Q9Working capital management – estimation of net working capit
0 marks easy
The management of Parshvam Limited is planning to expand its business at international level and consults you for preparing an estimation of working capital needs so that they can avail finance from the bank. The estimated data reveal the following: Materials Used: - Domestic on 2 months credit: Rs.9,00,000 - Imports on 3 months credit**: Rs.6,00,000 Lag in Payment of wages – 1 month: Rs.6,00,000 Lag in Payment of Manufacturing Overheads – 1/2 month: Rs.26,40,000 Sales: - Domestic on 1.5 months credit: Rs.30,00,000 - Export on 3 months credit (sale price 10% below domestic price): Rs.24,80,000 Administrative expenses payable in advance for 2 months: Rs.3,60,000 Lag in payment of Selling & Distribution expenses – 1 month: Rs.3,00,000 Advance Income tax of Rs.25,000 for the quarter falling in the next financial year is paid by the company.

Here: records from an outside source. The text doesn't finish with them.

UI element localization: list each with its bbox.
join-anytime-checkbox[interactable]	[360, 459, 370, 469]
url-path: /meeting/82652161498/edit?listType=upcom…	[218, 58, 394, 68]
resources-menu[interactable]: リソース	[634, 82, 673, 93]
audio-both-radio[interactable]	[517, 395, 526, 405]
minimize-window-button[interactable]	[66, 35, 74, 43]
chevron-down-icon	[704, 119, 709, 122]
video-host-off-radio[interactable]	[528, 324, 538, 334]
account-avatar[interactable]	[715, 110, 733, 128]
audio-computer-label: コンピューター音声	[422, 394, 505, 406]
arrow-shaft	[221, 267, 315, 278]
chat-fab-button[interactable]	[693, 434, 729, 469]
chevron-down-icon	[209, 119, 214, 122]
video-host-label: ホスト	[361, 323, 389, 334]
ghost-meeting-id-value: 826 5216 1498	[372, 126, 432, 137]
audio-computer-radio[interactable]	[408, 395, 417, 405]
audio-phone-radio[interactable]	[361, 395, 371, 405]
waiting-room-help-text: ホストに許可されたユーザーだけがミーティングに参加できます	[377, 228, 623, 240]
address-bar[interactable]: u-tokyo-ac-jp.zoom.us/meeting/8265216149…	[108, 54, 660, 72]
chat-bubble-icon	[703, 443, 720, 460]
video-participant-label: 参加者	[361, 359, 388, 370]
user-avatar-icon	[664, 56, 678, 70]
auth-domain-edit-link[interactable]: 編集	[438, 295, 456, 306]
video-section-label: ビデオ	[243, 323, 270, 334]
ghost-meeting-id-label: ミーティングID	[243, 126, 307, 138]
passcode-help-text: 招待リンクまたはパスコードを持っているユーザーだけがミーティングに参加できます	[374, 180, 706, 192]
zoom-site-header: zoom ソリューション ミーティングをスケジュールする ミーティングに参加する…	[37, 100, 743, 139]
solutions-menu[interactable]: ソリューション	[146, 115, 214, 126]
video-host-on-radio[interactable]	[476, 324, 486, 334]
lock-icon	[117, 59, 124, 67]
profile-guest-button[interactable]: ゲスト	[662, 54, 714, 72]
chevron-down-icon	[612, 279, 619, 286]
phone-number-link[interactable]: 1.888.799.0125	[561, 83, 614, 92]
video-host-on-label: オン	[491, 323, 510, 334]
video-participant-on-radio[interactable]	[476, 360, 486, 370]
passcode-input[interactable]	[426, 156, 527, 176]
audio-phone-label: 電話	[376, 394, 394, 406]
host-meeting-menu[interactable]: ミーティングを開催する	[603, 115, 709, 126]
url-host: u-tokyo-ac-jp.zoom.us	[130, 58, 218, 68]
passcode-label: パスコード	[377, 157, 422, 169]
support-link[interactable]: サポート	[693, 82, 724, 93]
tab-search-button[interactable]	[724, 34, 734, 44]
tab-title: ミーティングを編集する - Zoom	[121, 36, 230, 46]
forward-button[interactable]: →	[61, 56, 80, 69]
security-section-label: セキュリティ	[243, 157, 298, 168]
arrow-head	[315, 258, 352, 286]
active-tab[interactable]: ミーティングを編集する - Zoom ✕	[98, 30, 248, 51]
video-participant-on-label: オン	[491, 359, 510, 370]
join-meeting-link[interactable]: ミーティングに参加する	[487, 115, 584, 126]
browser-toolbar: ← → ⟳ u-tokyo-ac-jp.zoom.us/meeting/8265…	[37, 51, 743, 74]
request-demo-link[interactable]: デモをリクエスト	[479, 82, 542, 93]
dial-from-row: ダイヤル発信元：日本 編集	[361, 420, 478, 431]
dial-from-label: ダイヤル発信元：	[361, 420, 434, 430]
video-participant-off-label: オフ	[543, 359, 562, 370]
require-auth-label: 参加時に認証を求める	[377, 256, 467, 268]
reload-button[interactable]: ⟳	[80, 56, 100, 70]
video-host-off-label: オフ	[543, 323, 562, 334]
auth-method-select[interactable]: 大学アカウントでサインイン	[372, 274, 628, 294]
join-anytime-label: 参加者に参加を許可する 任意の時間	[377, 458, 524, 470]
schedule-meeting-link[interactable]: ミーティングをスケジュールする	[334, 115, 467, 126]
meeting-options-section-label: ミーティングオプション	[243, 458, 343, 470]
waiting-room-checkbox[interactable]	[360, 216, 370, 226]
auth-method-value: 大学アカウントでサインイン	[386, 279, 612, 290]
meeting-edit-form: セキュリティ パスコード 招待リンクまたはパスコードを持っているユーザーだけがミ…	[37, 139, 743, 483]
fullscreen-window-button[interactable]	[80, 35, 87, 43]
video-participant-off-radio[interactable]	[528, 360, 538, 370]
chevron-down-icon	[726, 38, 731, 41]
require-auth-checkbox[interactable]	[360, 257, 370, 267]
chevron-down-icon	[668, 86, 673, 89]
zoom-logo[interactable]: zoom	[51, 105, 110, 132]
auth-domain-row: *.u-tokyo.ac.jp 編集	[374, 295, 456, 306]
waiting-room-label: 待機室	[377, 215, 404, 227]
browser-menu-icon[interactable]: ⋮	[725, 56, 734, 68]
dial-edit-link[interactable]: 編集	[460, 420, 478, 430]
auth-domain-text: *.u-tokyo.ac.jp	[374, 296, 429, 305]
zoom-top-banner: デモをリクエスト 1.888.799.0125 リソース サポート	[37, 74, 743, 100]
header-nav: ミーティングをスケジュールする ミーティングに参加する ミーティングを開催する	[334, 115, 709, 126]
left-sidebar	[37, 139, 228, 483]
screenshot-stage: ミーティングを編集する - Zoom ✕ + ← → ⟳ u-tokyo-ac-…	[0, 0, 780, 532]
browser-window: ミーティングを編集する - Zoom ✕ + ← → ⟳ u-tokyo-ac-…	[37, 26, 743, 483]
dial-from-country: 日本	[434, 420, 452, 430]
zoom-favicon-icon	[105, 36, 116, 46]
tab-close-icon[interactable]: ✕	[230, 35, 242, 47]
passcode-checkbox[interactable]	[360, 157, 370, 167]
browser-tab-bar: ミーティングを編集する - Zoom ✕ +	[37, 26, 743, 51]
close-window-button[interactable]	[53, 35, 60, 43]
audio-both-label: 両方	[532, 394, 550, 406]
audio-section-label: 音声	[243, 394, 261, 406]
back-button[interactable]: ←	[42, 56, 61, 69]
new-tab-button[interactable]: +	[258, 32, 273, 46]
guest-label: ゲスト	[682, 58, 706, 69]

Manufacturing overheads is inclusive of depreciation on the new machine purchased for tailor-made export products. Purchase price for the new machine is Rs.24,00,000 with a depreciation rate of 10%. Cash Gross profit is at 20% on domestic sales. To promote exports, Export Promotion Council (EPC Board) provides a revenue subsidy of 2.5% for the new machine purchased. Parshvam Limited submits letter of credit (LOC) to its bank and avails all Export Sales value within 1 month. Financial institution charges a fee of 5% for the same. The company keeps one month stock of raw materials and finished goods each. Goods remain in process for half a month with 90% raw materials introduced in the process. Cash and bank balance to be maintained: Rs.1,50,000. Safety margin: 15%. **Raw materials imported will attract custom duty at 20% to be paid upfront with a duty drawback of 5% credited upfront. (Requisite assumptions and notes should form part of the solution.)